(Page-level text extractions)
· · · · ·
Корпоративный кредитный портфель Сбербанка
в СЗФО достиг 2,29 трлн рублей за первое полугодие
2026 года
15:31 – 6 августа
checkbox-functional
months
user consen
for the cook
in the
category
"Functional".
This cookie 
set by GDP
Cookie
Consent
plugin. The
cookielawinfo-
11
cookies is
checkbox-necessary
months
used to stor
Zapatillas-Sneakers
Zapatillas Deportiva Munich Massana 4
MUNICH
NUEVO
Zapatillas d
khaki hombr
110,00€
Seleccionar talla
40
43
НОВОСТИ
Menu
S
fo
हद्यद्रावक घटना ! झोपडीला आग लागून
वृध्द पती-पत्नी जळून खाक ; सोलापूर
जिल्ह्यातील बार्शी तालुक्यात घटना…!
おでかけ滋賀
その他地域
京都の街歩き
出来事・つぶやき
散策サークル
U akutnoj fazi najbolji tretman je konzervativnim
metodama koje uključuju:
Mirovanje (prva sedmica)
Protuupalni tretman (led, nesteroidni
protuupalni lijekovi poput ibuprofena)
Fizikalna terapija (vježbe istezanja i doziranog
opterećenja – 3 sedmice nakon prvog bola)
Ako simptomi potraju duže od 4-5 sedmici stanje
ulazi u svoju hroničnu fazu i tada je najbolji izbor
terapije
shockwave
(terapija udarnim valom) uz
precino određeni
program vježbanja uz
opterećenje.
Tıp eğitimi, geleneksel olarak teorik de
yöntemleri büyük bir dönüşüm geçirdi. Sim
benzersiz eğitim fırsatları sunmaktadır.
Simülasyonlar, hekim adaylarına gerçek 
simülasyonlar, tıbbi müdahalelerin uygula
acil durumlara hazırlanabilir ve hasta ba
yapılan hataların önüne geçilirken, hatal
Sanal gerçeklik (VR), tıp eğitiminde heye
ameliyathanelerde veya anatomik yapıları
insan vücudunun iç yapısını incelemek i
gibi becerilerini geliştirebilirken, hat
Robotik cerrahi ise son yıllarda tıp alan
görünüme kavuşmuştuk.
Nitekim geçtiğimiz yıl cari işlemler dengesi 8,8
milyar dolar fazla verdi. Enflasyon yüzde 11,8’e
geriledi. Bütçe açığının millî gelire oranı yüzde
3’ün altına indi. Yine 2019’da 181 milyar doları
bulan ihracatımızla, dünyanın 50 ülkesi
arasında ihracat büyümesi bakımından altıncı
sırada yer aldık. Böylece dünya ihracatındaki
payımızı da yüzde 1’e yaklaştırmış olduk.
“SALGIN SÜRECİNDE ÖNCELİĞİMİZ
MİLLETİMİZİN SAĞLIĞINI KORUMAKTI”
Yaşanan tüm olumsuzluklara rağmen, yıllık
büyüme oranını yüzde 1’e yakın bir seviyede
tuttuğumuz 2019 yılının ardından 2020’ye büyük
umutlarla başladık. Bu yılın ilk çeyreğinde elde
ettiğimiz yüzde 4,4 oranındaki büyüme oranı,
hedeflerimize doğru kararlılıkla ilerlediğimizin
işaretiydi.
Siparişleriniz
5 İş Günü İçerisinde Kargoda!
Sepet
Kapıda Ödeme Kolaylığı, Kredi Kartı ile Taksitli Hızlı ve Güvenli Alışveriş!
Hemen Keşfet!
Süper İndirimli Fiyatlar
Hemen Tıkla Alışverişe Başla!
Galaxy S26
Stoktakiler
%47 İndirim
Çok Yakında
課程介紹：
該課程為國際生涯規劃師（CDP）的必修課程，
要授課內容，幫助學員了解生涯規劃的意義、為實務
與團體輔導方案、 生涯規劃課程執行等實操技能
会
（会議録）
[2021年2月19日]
· · · · ·
About this task » What lines above hold the word "milyar"? Pull each one out.

Completed task »
milyar dolar fazla verdi. Enflasyon yüzde 11,8’e
3’ün altına indi. Yine 2019’da 181 milyar doları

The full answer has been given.